▶ _Available data_:

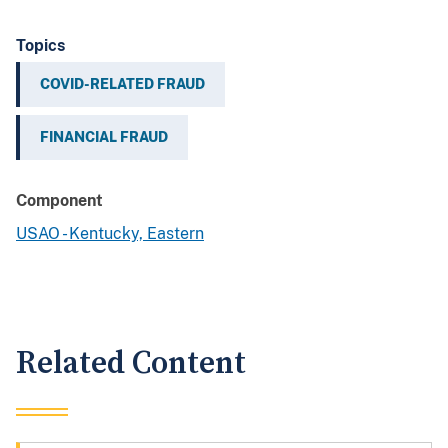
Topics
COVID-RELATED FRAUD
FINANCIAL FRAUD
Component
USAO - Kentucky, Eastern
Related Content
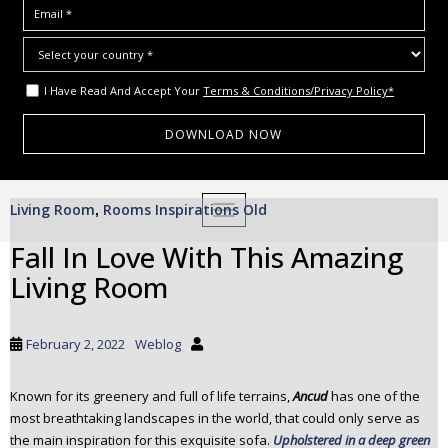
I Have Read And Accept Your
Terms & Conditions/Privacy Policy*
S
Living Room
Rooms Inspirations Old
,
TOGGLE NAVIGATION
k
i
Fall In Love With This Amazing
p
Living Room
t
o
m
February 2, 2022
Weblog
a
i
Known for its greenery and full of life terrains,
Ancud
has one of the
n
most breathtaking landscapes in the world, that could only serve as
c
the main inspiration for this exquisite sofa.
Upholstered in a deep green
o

---

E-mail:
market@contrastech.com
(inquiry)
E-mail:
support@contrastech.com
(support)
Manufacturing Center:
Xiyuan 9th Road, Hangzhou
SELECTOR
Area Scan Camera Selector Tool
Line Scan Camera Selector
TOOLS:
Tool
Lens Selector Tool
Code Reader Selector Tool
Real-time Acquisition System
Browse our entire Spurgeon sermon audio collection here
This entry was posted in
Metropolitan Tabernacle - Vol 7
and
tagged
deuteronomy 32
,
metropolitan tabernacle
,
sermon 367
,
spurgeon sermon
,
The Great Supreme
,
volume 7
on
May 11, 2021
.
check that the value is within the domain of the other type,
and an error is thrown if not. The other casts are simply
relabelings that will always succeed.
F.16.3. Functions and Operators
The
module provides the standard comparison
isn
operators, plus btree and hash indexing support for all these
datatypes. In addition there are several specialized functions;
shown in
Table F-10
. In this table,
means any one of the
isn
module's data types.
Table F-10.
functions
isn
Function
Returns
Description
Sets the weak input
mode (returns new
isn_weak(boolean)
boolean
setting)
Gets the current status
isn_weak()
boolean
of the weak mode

--

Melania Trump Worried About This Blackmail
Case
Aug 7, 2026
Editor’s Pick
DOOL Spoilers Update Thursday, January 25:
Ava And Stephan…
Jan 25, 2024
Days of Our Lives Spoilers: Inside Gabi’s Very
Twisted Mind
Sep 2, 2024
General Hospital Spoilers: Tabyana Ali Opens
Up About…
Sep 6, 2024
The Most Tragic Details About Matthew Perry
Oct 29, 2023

▶ _Goal of the exercise_: Report, with no additional words, how many lines in the records above contain the word "Scan".

▶ _Result_: 2